___ RECORD EXTRACTS
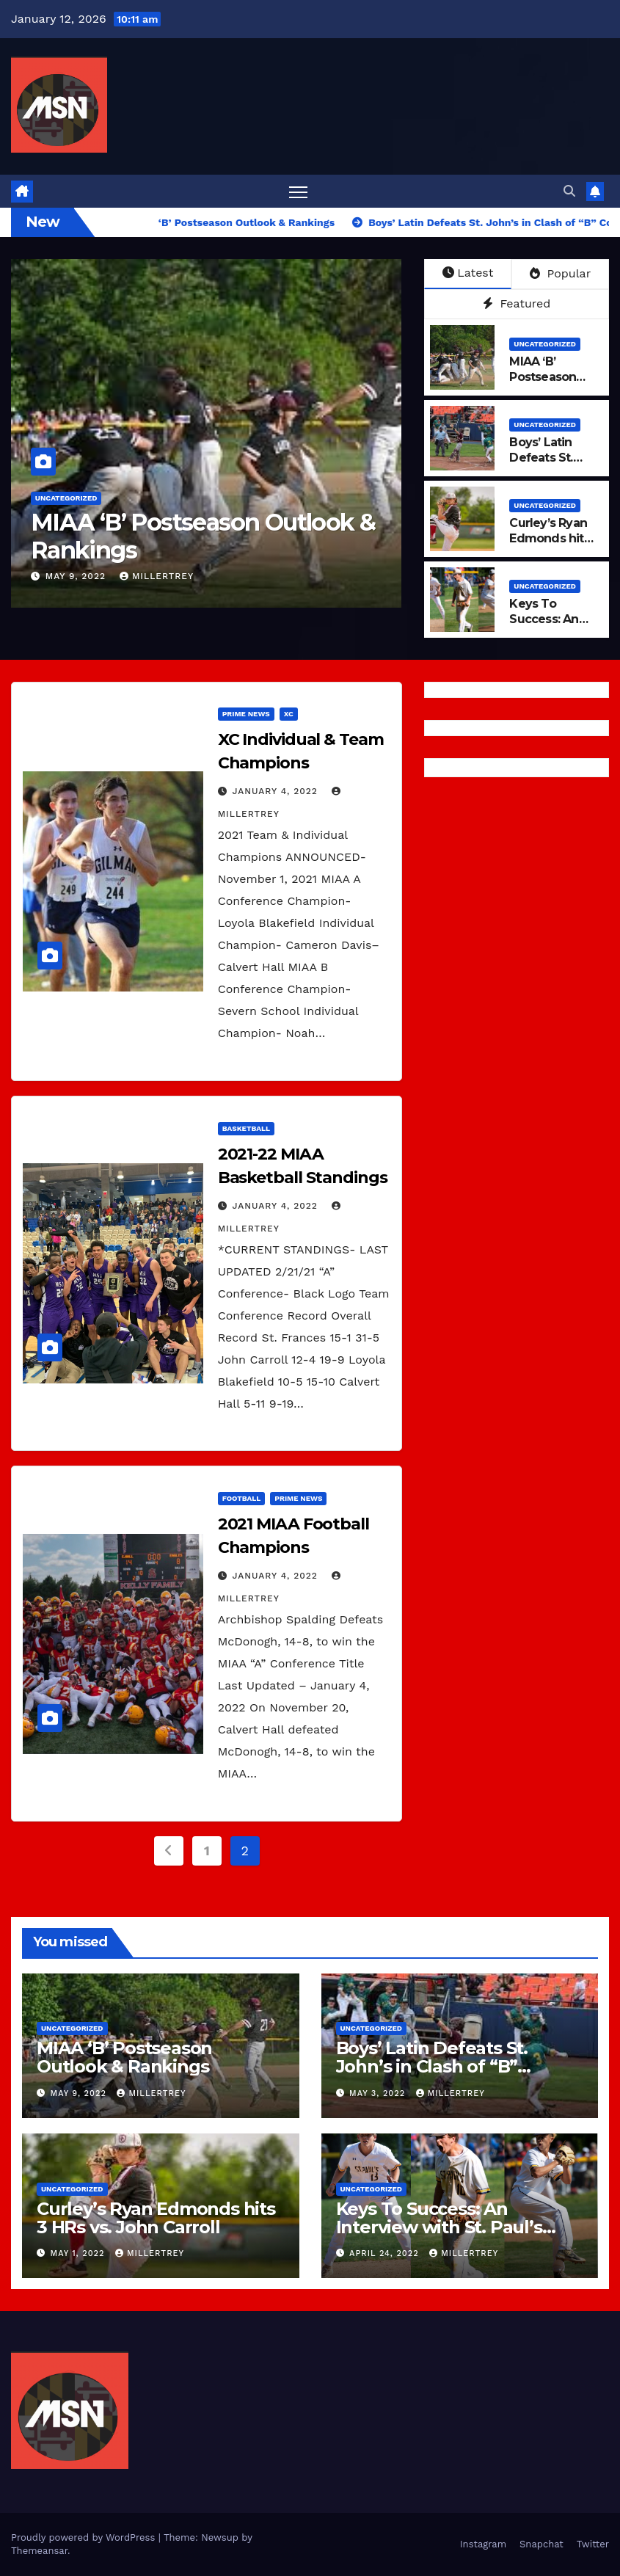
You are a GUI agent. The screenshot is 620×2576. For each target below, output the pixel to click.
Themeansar (39, 2550)
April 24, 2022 (385, 2253)
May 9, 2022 (77, 576)
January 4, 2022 (277, 791)
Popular (560, 273)
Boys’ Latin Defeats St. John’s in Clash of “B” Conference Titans (432, 2066)
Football (241, 1498)
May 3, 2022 (379, 2093)
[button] (569, 191)
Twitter (593, 2544)
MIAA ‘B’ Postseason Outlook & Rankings (203, 536)
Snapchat (541, 2544)
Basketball (246, 1128)
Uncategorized (66, 498)
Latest (467, 273)
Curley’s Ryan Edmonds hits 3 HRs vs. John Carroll (550, 545)
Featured (516, 303)
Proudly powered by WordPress (84, 2537)
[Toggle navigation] (298, 191)
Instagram (483, 2544)
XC (288, 714)
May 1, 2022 (79, 2253)
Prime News (246, 714)
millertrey (157, 576)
______
* WHAT YOU SHOULD DO *
From the records above, pull out every line containing the word "John".

* RESULT OF THE EXERCISE *
Boys’ Latin Defeats St. John’s in Clash of “B” Conference Titans (432, 2066)
Curley’s Ryan Edmonds hits 3 HRs vs. John Carroll (550, 545)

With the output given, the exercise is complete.